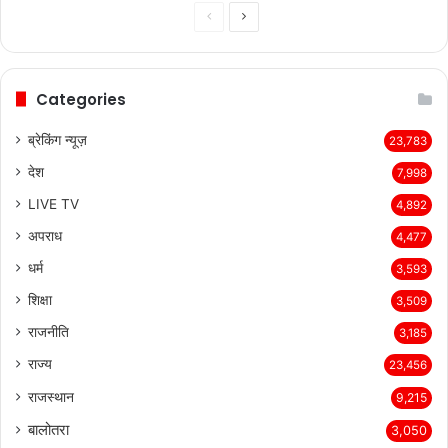
Previous
Next
page
page
Categories
ब्रेकिंग न्यूज़
23,783
देश
7,998
LIVE TV
4,892
अपराध
4,477
धर्म
3,593
शिक्षा
3,509
राजनीति
3,185
राज्य
23,456
राजस्थान
9,215
बालोतरा
3,050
=====
• INSTRUCTIONS FOR THE TASK: The entries above are to be printed again word for word, with every picture removed.

• RESPONSE TO THE TASK:
Previous
Next
page
page
Categories
ब्रेकिंग न्यूज़
23,783
देश
7,998
LIVE TV
4,892
अपराध
4,477
धर्म
3,593
शिक्षा
3,509
राजनीति
3,185
राज्य
23,456
राजस्थान
9,215
बालोतरा
3,050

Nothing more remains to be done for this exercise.